Cassiel Ato Forson, a former deputy Finance minister said the depreciation shows Ghana’s demand for imports is still high despite the aim of the Planting for Food and Jobs to reduce this.
Importation requires foreign currency and as businesses continually demand it, the cedi grows weak from poor demand and depreciation sets in.
With the cedi trading close to ¢5 to a dollar and more than ¢5 on the black market, all eyes appear to be on the government.
Vice-President Dr. Mahamudu Bawumia who was critical of the previous government’s handling of the currency has defended the government’s record as better than the Mahama administration.
He said the rate of depreciation has been slower than the previous six years.

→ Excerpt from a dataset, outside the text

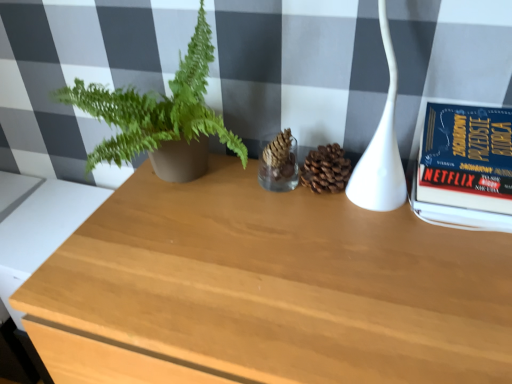 The height and width of the screenshot is (384, 512). I want to click on vacant region to the left of white glossy lamp at upper right, so click(x=287, y=220). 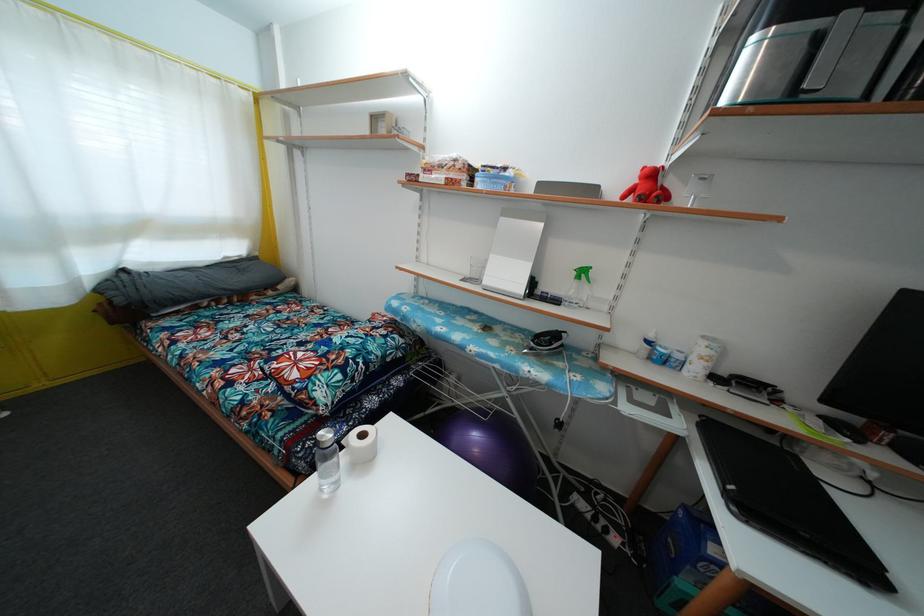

After close to nine months, the cedi has lost 7% of its value.
But Ato Forson who is also the NDC MP for Ajumako/Enyan/Esiam said he expects the decline to get worse in November and December when Christmas festivities trigger an increase in importations.
He has also rejected Bawumia’s explanation that the dollar has become attractive to investors because the US Federal Reserve has increased interest rates.
The MP said the Bawumia’s party, the New Patriotic Party (NPP), did not accept a similar explanation from the previous government when it said external forces had caused depreciation.
Ato Forson said two important factors that helped the NDC government manage the exchange rate was the millions of dollars that accrued to government as revenue from oil production.
He said between 2016 and 2017, government recorded almost 100% increase in dollar inflows from new oil wells.
There was also a major boost in cocoa production from 850,000 tonnes to almost a million tonnes which brought in foreign exchange to ease the pressure.
The former Deputy Finance minister explained that the balance of payment sheet can determine the cause of the depreciation.
This sheet he said shows how much government is exporting against importations.
The Planting for Food and Jobs, government’s flagship agricultural policy could have helped in increasing exports which brings in more foreign currency, he added.
The Ministry of Food and Agriculture has said the programme yielded harvest worth ¢1.2 billion in 2017 after more than 200,000 farmers cultivated 345,000 hectares.
Crops targeted under the initiative include maize, sorghum, soybeans, rice and some vegetables such as tomato, onion, chili pepper.
But the policy has been a failure, the former Deputy minister criticized.
“I am yet to see the impact of the Planting for Food and Jobs on balance of payment, whether it is reducing importation of food items like rice”
He expressed disappointment in the Vice-President for failing to apologise to Ghanaians when he addressed the cedi’s depreciation.